Politics as a piano – Isthmus
Both Donald Trump and Kamala Harris had a chance to reintroduce themselves to voters over the last few weeks. Harris knocked it out of the park while Trump struck out.
But baseball is not the analogy that gets it quite right. We’ll turn to music instead.
After the attempt on his life, which came literally an inch or so from succeeding, Trump went quiet and claimed that it had changed him. And for the first few minutes of his long acceptance speech at the Republican convention it appeared that maybe he was different.
But then he wasn’t. He drifted off into his stump speech, which can best be described as free associating his grievances, jumping from one imagined slight to another as it occurred to him in real time. He was lying, vindictive, petty, self-obsessed and barely coherent. In a word, he was unhinged. In another word, he was Trump. You could almost hear the hair of Republican strategists being pulled from their scalps. “All… he had… to do… was read what was on the teleprompter. Just… read… the freakin’ script… Another bourbon, please.”
Yet, he might have even survived that but for what came next. And what came next was Joe Biden going. Unable, or more likely unwilling, to see the writing on the wall, Nancy Pelosi engineered a campaign to improve his vision. Biden dropped out and quickly pivoted the whole party toward Harris, who just as quickly hoovered up the support and secured the nomination before you could say “Alabama.”
Now, let me pause right here to admit that I was all for the virtual smoke-filled room but not the candidate who emerged from it. I thought Democratic insiders were right to forgo any speed dating process and pick their candidates the old fashioned way, which is to say behind closed doors. I just thought that that candidate needed to be somebody who could win Wisconsin, Michigan and Pennsylvania and that a candidate from California with approval ratings as bad as Biden’s was not the best bet.

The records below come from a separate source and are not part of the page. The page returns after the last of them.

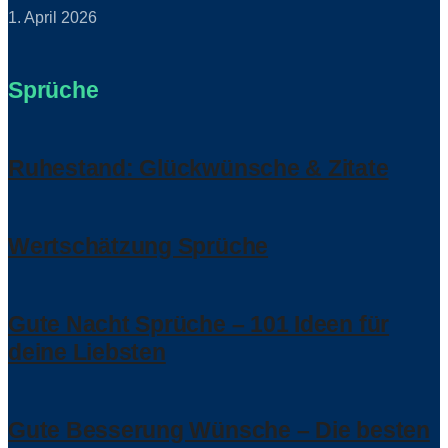
1. April 2026
Sprüche
Ruhestand: Glückwünsche & Zitate
Wertschätzung Sprüche
Gute Nacht Sprüche – 101 Ideen für
deine Liebsten
Gute Besserung Wünsche – Die besten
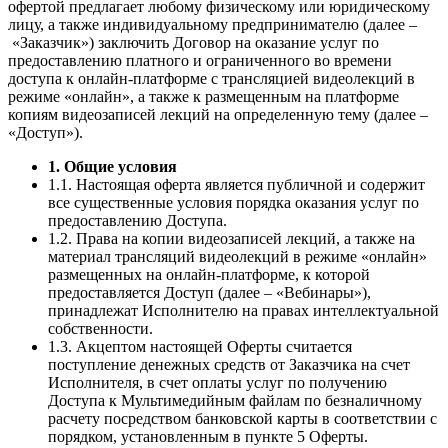
офертой предлагает любому физическому или юридическому
лицу, а также индивидуальному предпринимателю (далее –
«Заказчик») заключить Договор на оказание услуг по
предоставлению платного и ограниченного во времени
доступа к онлайн-платформе с трансляцией видеолекций в
режиме «онлайн», а также к размещенным на платформе
копиям видеозаписей лекций на определенную тему (далее –
«Доступ»).
1. Общие условия
1.1. Настоящая оферта является публичной и содержит
все существенные условия порядка оказания услуг по
предоставлению Доступа.
1.2. Права на копии видеозаписей лекций, а также на
материал трансляций видеолекций в режиме «онлайн»
размещенных на онлайн-платформе, к которой
предоставляется Доступ (далее – «Вебинары»),
принадлежат Исполнителю на правах интеллектуальной
собственности.
1.3. Акцептом настоящей Оферты считается
поступление денежных средств от Заказчика на счет
Исполнителя, в счет оплаты услуг по получению
Доступа к Мультимедийным файлам по безналичному
расчету посредством банковской карты в соответствии с
порядком, установленным в пункте 5 Оферты.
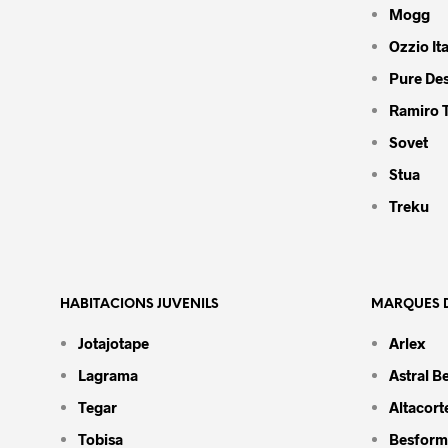
Mogg
Ozzio Ita
Pure De
Ramiro 
Sovet
Stua
Treku
HABITACIONS JUVENILS
MARQUES D
Jotajotape
Arlex
Lagrama
Astral B
Tegar
Altacort
Tobisa
Besform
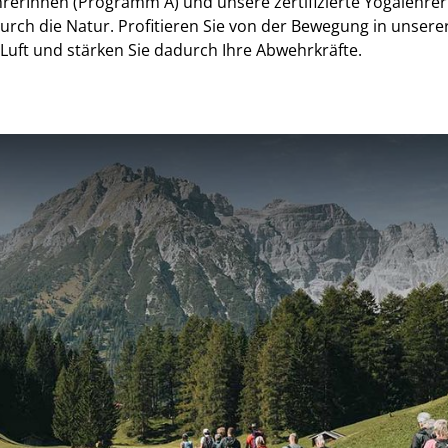
rerInnen (Programm A) und unsere zertifizierte Yogalehrer
urch die Natur. Profitieren Sie von der Bewegung in unsere
Luft und stärken Sie dadurch Ihre Abwehrkräfte.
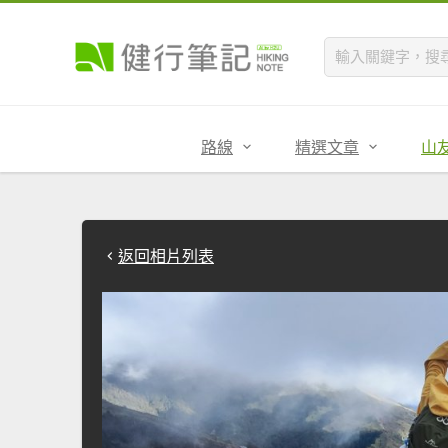
路線
精選文章
山
返回相片列表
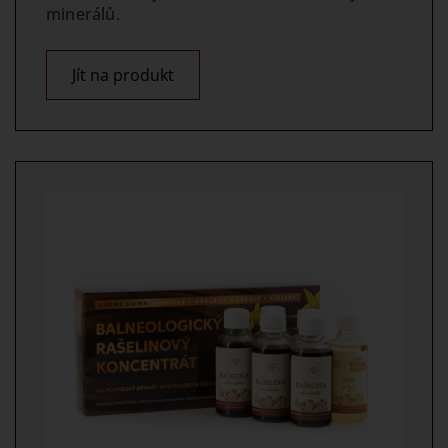
minerálů.
Jít na produkt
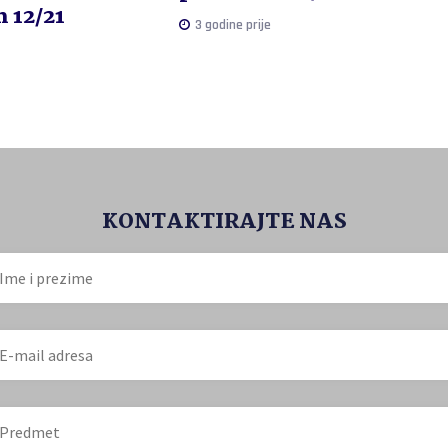
 12/21
3 godine prije
KONTAKTIRAJTE NAS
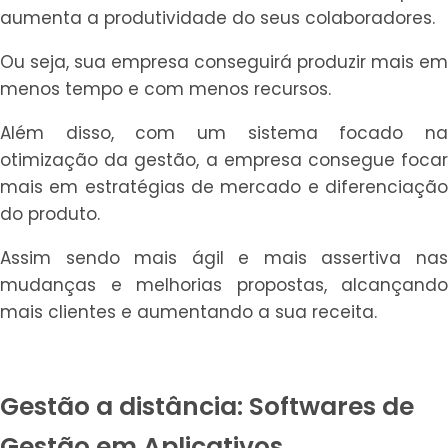
aumenta a produtividade do seus colaboradores.
Ou seja, sua empresa conseguirá produzir mais em
menos tempo e com menos recursos.
Além disso, com um sistema focado na
otimização da gestão, a empresa consegue focar
mais em estratégias de mercado e diferenciação
do produto.
Assim sendo mais ágil e mais assertiva nas
mudanças e melhorias propostas, alcançando
mais clientes e aumentando a sua receita.
Gestão a distância: Softwares de
Gestão em Aplicativos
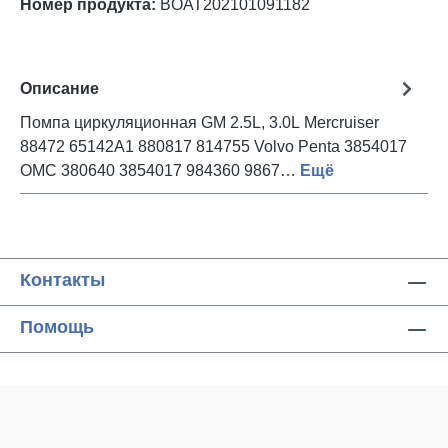
Номер продукта:
BOAT202101091182
Описание
Помпа циркуляционная GM 2.5L, 3.0L Mercruiser
88472 65142A1 880817 814755 Volvo Penta 3854017
OMC 380640 3854017 984360 9867…
Ещё
Контакты
Помощь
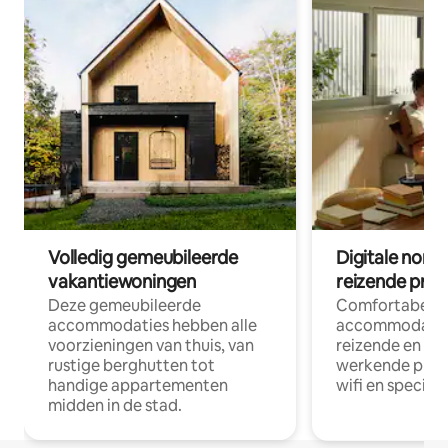
Volledig gemeubileerde
Digitale nom
vakantiewoningen
reizende prof
Deze gemeubileerde
Comfortabele
accommodaties hebben alle
accommodatie
voorzieningen van thuis, van
reizende en op
rustige berghutten tot
werkende profe
handige appartementen
wifi en special
midden in de stad.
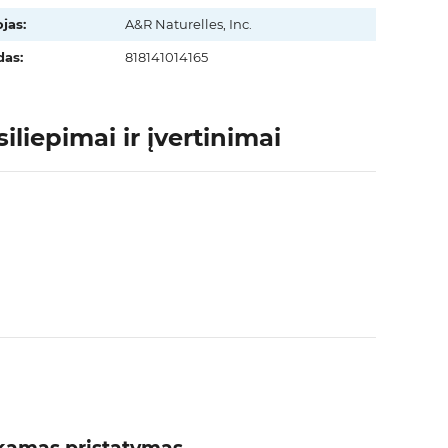
jas:
A&R Naturelles, Inc.
as:
818141014165
iepimai ir įvertinimai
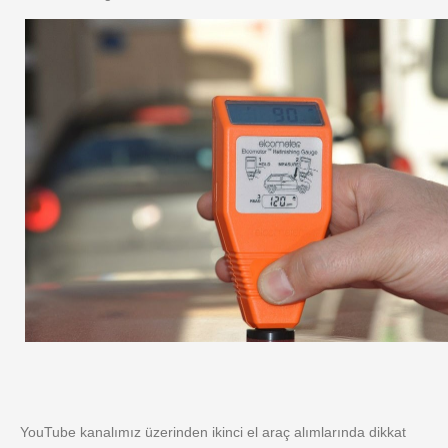
YouTube kanalımız üzerinden ikinci el araç alımlarında dikkat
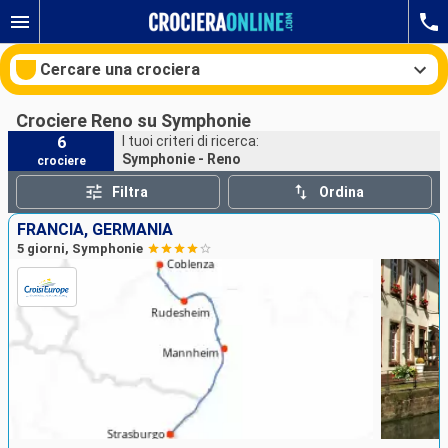
Cercare una crociera
Crociere Reno su Symphonie
6
I tuoi criteri di ricerca:
Symphonie - Reno
crociere
Le nostre destinazioni
Filtra
Ordina
Mesi di partenza
FRANCIA, GERMANIA
5 giorni, Symphonie
Porti
Compagnie
Ricerca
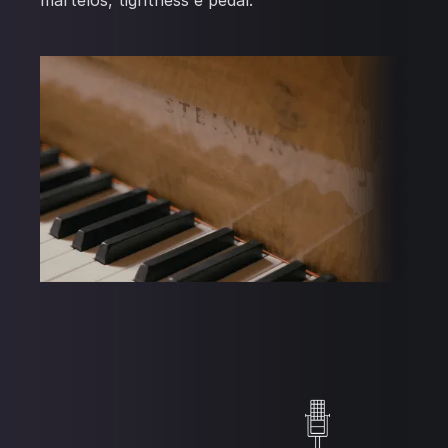
martelos, tightness e pedal.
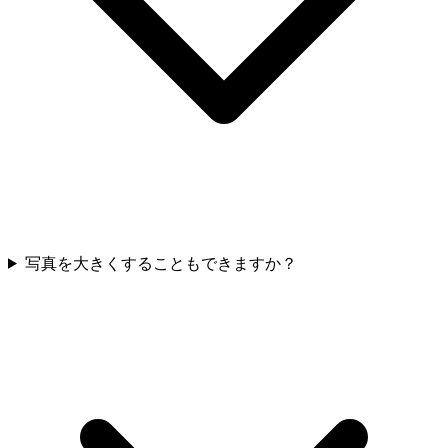
写真を大きくすることもできますか？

But then Harris went about making a second first impression and she surprised me and a lot of other skeptical Democrats. She was like a new person. Confident, self-assured, positive, almost light-hearted. A happy warrior. Like Hubert Humphrey. And speaking of Minnesota’s first vice president, she went on to pick the gopher governor Tim Walz as her running mate. Walz, like Harris herself, was not my first choice. Pennsylvania Gov. Josh Shapiro was my top pick for both spots on the ticket. I guess I wanted Shapiro and Shapiro.
Let me digress here. Why don’t we do it this way all the time? Anybody enjoy the three-year slog that is a presidential contest? What’s so great about a handful of states which, by the simple virtue of the calendar, get to pick the two people out of 350 million who we get to vote for? How is that democratic? What’s so great about a primary system that produced Donald Trump and Joe Biden when the majority of Americans couldn’t stand either man? A closed system picked an exciting candidate with a much better chance of winning and it was done at no cost and in record time. End of digression.
Now Harris and Walz are waltzing around the country with a whole new attitude. Whereas Biden crept to the podium to darkly denounce threats on American democracy, Harris/Walz bound up to the stage and look like they’re having fun. They seem to see Trump/Vance as less existential threat than just curious, even “weird.” They seem to be saying to voters, “you and I are too smart to even take these guys seriously.” And so far it’s working. It’s working so well that it’s driving Trump up a wall, which is half the fun.
Now, Harris leads Trump by a not insignificant four points in those three magic states of Wisconsin, Michigan and Pennsylvania. And that may understate it, as the New York Times/Siena poll was taken mostly before Walz — who should play well in all three states — was announced as Harris’ choice. (I ordered my Harris/Walz camo hunting camp from Etsy only because the official campaign merch wouldn’t arrive until October. What’s up with that?)
Which brings us back to music. It’s like this. Harris has proven that she can take in information, evaluate her strengths and weaknesses and adapt to what’s called for in the moment. Excellent for a candidate and vital for a president. Trump cannot do any of these things.
Harris can sit in front of the political piano and play a sonata or do a jazz riff as demanded. Whatever will sound sweet to the audience and is appropriate for the current mood. Trump sits before the piano and bangs out one note. It’s all he knows how to play. And when the audience doesn’t seem to like it, he just hits the same key harder.
I know. A lot can happen in 80 days. But right now I like the sound of this.